━━ DATA IN THIS EXERCISE

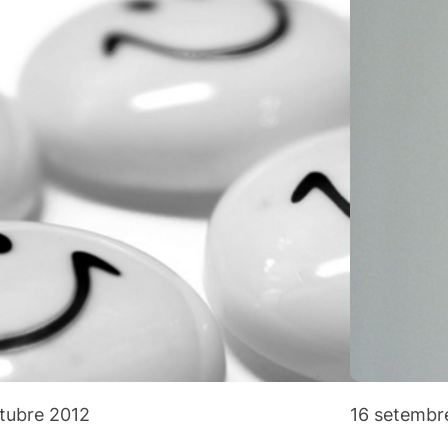
ctubre 2012
16 setembr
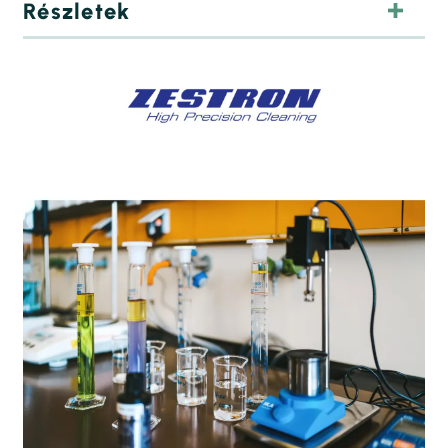
Részletek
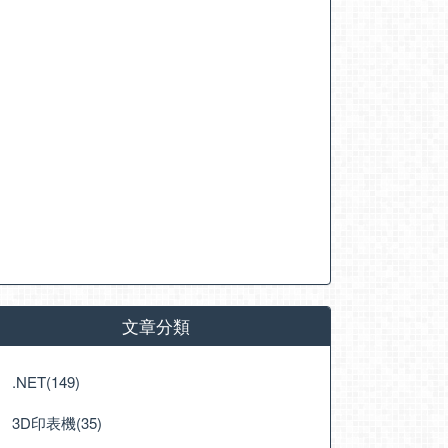
文章分類
.NET(149)
3D印表機(35)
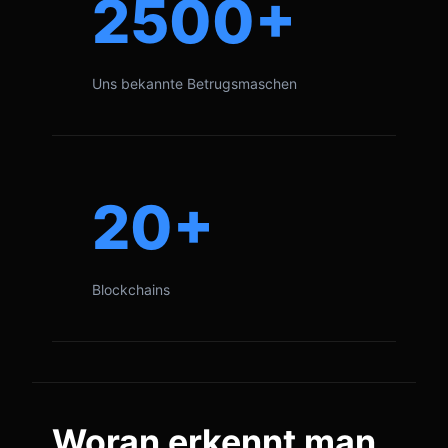
2500+
Uns bekannte Betrugsmaschen
20+
Blockchains
Woran erkennt man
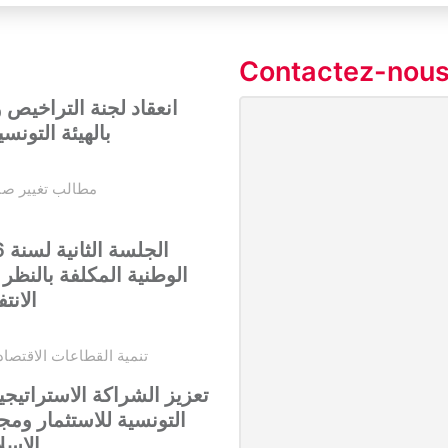
Contactez-nou
انعقاد لجنة التراخيص 
بالهيئة التونسي
مطالب تغيير صب
الوطنية المكلفة بالنظ
الانت
تنمية القطاعات الاقتصادي
تعزيز الشراكة الاستراتيجية
التونسية للاستثمار ومج
الإسل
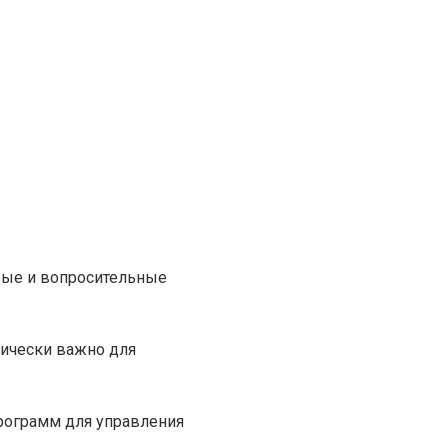
вые и вопросительные
ически важно для
рограмм для управления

━━━━

### WHAT IS EXPECTED
Leave the pictures out and repeat exactly the lines from the beginning of the records to the line bearing "ически важно для", both ends counted.

### YOUR SOLUTION
ctubre 2012
16 setembr
Részletek
文章分類
.NET(149)
3D印表機(35)
2500+
Uns bekannte Betrugsmaschen
20+
Blockchains
Woran erkennt man
Contactez-nou
انعقاد لجنة التراخيص 
بالهيئة التونسي
مطالب تغيير صب
الوطنية المكلفة بالنظ
الانت
تنمية القطاعات الاقتصادي
تعزيز الشراكة الاستراتيجية
التونسية للاستثمار ومج
الإسل
вые и вопросительные
ически важно для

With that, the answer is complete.